By Jennifer Belcher
Annika Keating, a business major, prides herself on the number of concerts she has attended over the past few years.
“I go to concerts and I own a really cool record player,” Keating joked when asked how she would describe herself.
Keating decided to test her luck and buy a pair of tickets to one of her favorite bands, the English alternative rock band, The 1975. The band was set to perform at the Santa Barbara Bowl just two days after she purchased the tickets.
She explained it would have been disheartening that they played so close and she missed them; although she was quick to say that she has seen them live four times already.
“My Instagram bio is ‘I love concerts, cats, and coffee’ because it’s true,” Keating said.
Keating fondly reflected about the time frontman Matty Healy grabbed her hand and how dull a concert can feel once someone has experienced the pit; an area of standing room only right in front of the stage; the only thing separating the crowd from the headlining act is an iron gate that can easily tip over.

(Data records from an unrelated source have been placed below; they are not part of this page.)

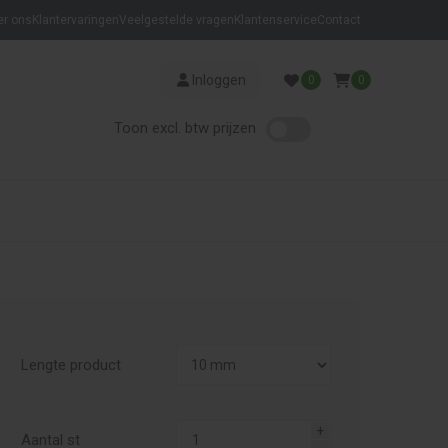
er ons
Klantervaringen
Veelgestelde vragen
Klantenservice
Contact
Inloggen
0
0
Toon excl. btw prijzen
Lengte product
Aantal st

“Once you’re at the front of a concert you always want to be in the front; it’s like an addiction.”
Keating doesn’t just love indie rock; there’s a soft spot in her heart for British boyband One Direction, who she started listening to as a high school freshman.
“Their last album is more mature. They grew up. It’s still pop but with an indie twist. That’s what I love about artist; you get to hear them grow.”
Keating explained that when she goes to purchase physical seats, with the money earned from her full-time job as a barista, she likes to arrival early enough to hear the opening acts and avoid the large number of concert goers that rush in right before the headliners take the stage.
“I always feel bad for the openers – it’s still daylight and they can see the empty seats and the people not paying attention to them.”
“You got to have good eyes at concerts,” Keating said, “especially when – look there’s Ross.” She paused to point at a moving fabric background where she spotted the bass player. Good eyes; especially in dim lit arenas make for great photos to share with friends, family and all your Instagram followers.
Whether it’s playing a new album on her fully automatic belt drive audio technica turntable or singing along to the tunes of homesick lovers from far off towns in her car, Keating believes:
“When people see live music, they just feel it. You feel everything that went into making it.”